REQUIRED ACTION
Write each entry out again exactly, with nothing omitted.

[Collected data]
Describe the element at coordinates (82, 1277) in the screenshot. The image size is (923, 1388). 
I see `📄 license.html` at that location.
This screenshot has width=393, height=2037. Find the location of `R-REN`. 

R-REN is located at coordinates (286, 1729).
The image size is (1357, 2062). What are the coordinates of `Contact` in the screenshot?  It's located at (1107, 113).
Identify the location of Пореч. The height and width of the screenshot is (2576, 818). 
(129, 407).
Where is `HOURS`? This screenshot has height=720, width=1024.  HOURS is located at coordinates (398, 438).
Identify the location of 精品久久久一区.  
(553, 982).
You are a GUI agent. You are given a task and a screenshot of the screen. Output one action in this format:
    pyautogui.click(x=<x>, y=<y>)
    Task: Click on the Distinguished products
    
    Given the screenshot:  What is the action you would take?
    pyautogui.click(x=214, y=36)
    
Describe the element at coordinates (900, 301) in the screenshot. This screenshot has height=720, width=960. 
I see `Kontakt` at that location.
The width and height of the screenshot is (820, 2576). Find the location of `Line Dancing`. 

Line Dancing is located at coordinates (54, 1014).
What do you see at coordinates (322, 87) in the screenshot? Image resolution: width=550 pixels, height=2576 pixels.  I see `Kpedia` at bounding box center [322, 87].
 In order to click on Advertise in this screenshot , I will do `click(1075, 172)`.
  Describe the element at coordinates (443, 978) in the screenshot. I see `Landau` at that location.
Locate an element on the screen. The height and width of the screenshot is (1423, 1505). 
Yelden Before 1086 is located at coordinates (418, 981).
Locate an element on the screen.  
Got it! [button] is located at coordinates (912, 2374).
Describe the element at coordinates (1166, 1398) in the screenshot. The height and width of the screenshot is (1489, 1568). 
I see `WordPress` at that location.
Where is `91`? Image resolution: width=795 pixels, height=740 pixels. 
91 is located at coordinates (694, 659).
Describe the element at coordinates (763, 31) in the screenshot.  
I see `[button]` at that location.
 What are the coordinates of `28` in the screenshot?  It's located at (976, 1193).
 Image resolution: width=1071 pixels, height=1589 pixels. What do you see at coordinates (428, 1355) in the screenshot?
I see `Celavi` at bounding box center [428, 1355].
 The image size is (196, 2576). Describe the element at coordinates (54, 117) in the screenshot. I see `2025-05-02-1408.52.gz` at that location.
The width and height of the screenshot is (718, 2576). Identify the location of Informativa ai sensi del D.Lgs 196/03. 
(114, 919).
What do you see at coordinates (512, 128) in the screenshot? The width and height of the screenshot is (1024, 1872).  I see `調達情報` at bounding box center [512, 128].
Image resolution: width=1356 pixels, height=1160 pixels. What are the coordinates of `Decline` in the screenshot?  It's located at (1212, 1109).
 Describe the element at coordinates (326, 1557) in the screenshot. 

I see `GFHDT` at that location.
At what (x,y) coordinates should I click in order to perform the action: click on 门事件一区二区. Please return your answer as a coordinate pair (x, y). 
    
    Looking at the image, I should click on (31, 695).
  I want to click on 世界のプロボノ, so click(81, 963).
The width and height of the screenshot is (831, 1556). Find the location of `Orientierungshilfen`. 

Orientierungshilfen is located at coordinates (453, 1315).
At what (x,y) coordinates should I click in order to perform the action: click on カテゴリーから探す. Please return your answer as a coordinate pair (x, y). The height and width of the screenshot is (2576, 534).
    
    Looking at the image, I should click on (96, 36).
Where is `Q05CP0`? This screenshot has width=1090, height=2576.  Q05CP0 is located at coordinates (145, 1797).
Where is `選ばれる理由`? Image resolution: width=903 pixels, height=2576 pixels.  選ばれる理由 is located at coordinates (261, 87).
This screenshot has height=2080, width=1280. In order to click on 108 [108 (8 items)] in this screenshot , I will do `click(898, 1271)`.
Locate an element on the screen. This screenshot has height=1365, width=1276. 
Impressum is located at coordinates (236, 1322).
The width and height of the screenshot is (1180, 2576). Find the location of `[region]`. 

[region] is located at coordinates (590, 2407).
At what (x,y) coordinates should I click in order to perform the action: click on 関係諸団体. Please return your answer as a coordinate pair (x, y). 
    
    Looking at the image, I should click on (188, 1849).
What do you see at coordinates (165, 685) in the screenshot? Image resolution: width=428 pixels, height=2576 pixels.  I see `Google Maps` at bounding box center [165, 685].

RESPONSE TO THE EXERCISE
Describe the element at coordinates (82, 1277) in the screenshot. The image size is (923, 1388). 
I see `📄 license.html` at that location.
This screenshot has width=393, height=2037. Find the location of `R-REN`. 

R-REN is located at coordinates (286, 1729).
The image size is (1357, 2062). What are the coordinates of `Contact` in the screenshot?  It's located at (1107, 113).
Identify the location of Пореч. The height and width of the screenshot is (2576, 818). 
(129, 407).
Where is `HOURS`? This screenshot has height=720, width=1024.  HOURS is located at coordinates (398, 438).
Identify the location of 精品久久久一区.  
(553, 982).
You are a GUI agent. You are given a task and a screenshot of the screen. Output one action in this format:
    pyautogui.click(x=<x>, y=<y>)
    Task: Click on the Distinguished products
    
    Given the screenshot:  What is the action you would take?
    pyautogui.click(x=214, y=36)
    
Describe the element at coordinates (900, 301) in the screenshot. This screenshot has height=720, width=960. 
I see `Kontakt` at that location.
The width and height of the screenshot is (820, 2576). Find the location of `Line Dancing`. 

Line Dancing is located at coordinates (54, 1014).
What do you see at coordinates (322, 87) in the screenshot? Image resolution: width=550 pixels, height=2576 pixels.  I see `Kpedia` at bounding box center [322, 87].
 In order to click on Advertise in this screenshot , I will do `click(1075, 172)`.
  Describe the element at coordinates (443, 978) in the screenshot. I see `Landau` at that location.
Locate an element on the screen. The height and width of the screenshot is (1423, 1505). 
Yelden Before 1086 is located at coordinates (418, 981).
Locate an element on the screen.  
Got it! [button] is located at coordinates (912, 2374).
Describe the element at coordinates (1166, 1398) in the screenshot. The height and width of the screenshot is (1489, 1568). 
I see `WordPress` at that location.
Where is `91`? Image resolution: width=795 pixels, height=740 pixels. 
91 is located at coordinates (694, 659).
Describe the element at coordinates (763, 31) in the screenshot.  
I see `[button]` at that location.
 What are the coordinates of `28` in the screenshot?  It's located at (976, 1193).
 Image resolution: width=1071 pixels, height=1589 pixels. What do you see at coordinates (428, 1355) in the screenshot?
I see `Celavi` at bounding box center [428, 1355].
 The image size is (196, 2576). Describe the element at coordinates (54, 117) in the screenshot. I see `2025-05-02-1408.52.gz` at that location.
The width and height of the screenshot is (718, 2576). Identify the location of Informativa ai sensi del D.Lgs 196/03. 
(114, 919).
What do you see at coordinates (512, 128) in the screenshot? The width and height of the screenshot is (1024, 1872).  I see `調達情報` at bounding box center [512, 128].
Image resolution: width=1356 pixels, height=1160 pixels. What are the coordinates of `Decline` in the screenshot?  It's located at (1212, 1109).
 Describe the element at coordinates (326, 1557) in the screenshot. 

I see `GFHDT` at that location.
At what (x,y) coordinates should I click in order to perform the action: click on 门事件一区二区. Please return your answer as a coordinate pair (x, y). 
    
    Looking at the image, I should click on (31, 695).
  I want to click on 世界のプロボノ, so click(81, 963).
The width and height of the screenshot is (831, 1556). Find the location of `Orientierungshilfen`. 

Orientierungshilfen is located at coordinates (453, 1315).
At what (x,y) coordinates should I click in order to perform the action: click on カテゴリーから探す. Please return your answer as a coordinate pair (x, y). The height and width of the screenshot is (2576, 534).
    
    Looking at the image, I should click on (96, 36).
Where is `Q05CP0`? This screenshot has width=1090, height=2576.  Q05CP0 is located at coordinates (145, 1797).
Where is `選ばれる理由`? Image resolution: width=903 pixels, height=2576 pixels.  選ばれる理由 is located at coordinates (261, 87).
This screenshot has height=2080, width=1280. In order to click on 108 [108 (8 items)] in this screenshot , I will do `click(898, 1271)`.
Locate an element on the screen. This screenshot has height=1365, width=1276. 
Impressum is located at coordinates (236, 1322).
The width and height of the screenshot is (1180, 2576). Find the location of `[region]`. 

[region] is located at coordinates (590, 2407).
At what (x,y) coordinates should I click in order to perform the action: click on 関係諸団体. Please return your answer as a coordinate pair (x, y). 
    
    Looking at the image, I should click on (188, 1849).
What do you see at coordinates (165, 685) in the screenshot? Image resolution: width=428 pixels, height=2576 pixels.  I see `Google Maps` at bounding box center [165, 685].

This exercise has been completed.